Mechanism study of Doppel protein in human colorectal cancer

Abstract

Angiogenesis is a biological process that is essential not only for normal tissue growth and development but also for cancer growth and metastasis. Although anticancer agents that inhibit angiogenesis have been actively developed, there is a limit in that the target of these agents are commonly expressed in both normal tissues and cancers, so that the angiogenesis is inhibited without any distinction. Herein, this study targeted the colorectal cancer and identified the mechanism of protein 'Doppel,' which is expressed much more in tumor endothelial cells than normal endothelial cells.

Experimental results showed that Doppel antibody reduced phosphorylation of VEGFR-2 & FGFR-1, the two most essential receptors involved in angiogenesis and Doppel is located from 10 nm range with FGFR-1 on the cell membrane.

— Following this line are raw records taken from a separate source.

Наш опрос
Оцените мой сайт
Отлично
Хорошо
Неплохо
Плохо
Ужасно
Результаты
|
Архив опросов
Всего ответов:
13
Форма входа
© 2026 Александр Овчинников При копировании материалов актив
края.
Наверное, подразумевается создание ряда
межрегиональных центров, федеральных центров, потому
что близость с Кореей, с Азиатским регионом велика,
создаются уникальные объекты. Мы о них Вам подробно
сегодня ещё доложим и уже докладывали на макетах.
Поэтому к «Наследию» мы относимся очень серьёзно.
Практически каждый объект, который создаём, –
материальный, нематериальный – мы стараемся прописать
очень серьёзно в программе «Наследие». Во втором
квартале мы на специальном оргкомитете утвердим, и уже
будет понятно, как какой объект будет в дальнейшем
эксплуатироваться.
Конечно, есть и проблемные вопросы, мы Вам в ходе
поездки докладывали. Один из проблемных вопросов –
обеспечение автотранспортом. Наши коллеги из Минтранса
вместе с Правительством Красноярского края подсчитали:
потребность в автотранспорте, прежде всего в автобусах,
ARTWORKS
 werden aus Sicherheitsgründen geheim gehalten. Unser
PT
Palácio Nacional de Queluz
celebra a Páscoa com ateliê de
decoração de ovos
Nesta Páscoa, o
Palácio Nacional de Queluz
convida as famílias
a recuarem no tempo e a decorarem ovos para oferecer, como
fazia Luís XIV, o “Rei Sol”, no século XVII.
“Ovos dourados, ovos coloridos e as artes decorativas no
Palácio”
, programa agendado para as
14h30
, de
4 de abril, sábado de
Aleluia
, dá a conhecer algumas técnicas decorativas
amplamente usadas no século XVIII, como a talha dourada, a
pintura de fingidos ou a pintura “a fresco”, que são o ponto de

Furthermore, Doppel antibody also affected β-catenin and STAT 5a which are related to VEGF-A expression and sensitivity of chemotherapeutic agents to colorectal cancer. In animal models of colorectal cancer, Doppelantibody showed more than 50% anticancer effect. Taken together, Doppel is associated with both angiogenesis and chemotherapeutic sensitivity in colorectal cancer. This study is novel in that it is the first study of Doppel's role in colorectal cancer. The detailed mechanism which will be studied in future research would allow the colorectal cancer patients to use the Doppel antibodies as a way to overcome the limitations of cancer recurrence, resistance, and side effects associated with conventional anticancer agents.